* _Your objective_:
Taking the line that contains "Negotiations" as the first and the final line of the records as the last, write out every line between them exactly, ends included, and nothing else.

* _Exercise input_:
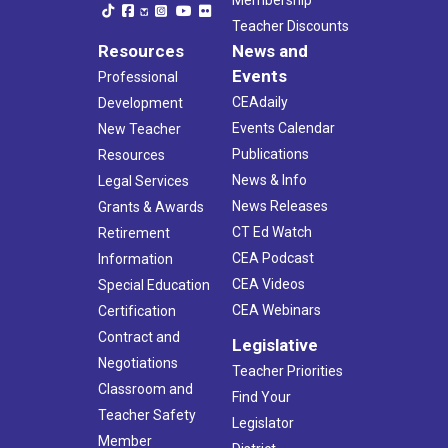
Teacher Discounts
Resources
News and
Events
Professional
CEAdaily
Development
Events Calendar
New Teacher
Publications
Resources
News & Info
Legal Services
News Releases
Grants & Awards
CT Ed Watch
Retirement
CEA Podcast
Information
CEA Videos
Special Education
CEA Webinars
Certification
Contract and
Legislative
Negotiations
Teacher Priorities
Classroom and
Find Your
Teacher Safety
Legislator
Member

* _Exercise response_:
Negotiations
Teacher Priorities
Classroom and
Find Your
Teacher Safety
Legislator
Member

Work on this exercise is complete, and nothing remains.